## Records from a dataset
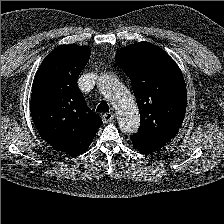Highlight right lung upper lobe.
Returning a JSON list of instances; mask_svg holds the SVG:
<instances>
[{
	"mask_svg": "<svg viewBox=\"0 0 224 224\" xmlns=\"http://www.w3.org/2000/svg\"><path fill=\"white\" fill-rule=\"evenodd\" d=\"M90 53L85 46L57 47L42 61L32 85L30 110L38 132L72 156L86 152L102 124L76 84Z\"/></svg>",
	"mask_w": 224,
	"mask_h": 224,
	"instance_id": "right-lung-upper-lobe-1",
	"label": "right lung upper lobe"
}]
</instances>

## Exercise prompt
For this exercise, return every entry verbatim and omit all pictures.

## Reply to the task
Highlight right lung upper lobe.
Returning a JSON list of instances; mask_svg holds the SVG:
<instances>
[{
	"mask_svg": "<svg viewBox=\"0 0 224 224\" xmlns=\"http://www.w3.org/2000/svg\"><path fill=\"white\" fill-rule=\"evenodd\" d=\"M90 53L85 46L57 47L42 61L32 85L30 110L38 132L72 156L86 152L102 124L76 84Z\"/></svg>",
	"mask_w": 224,
	"mask_h": 224,
	"instance_id": "right-lung-upper-lobe-1",
	"label": "right lung upper lobe"
}]
</instances>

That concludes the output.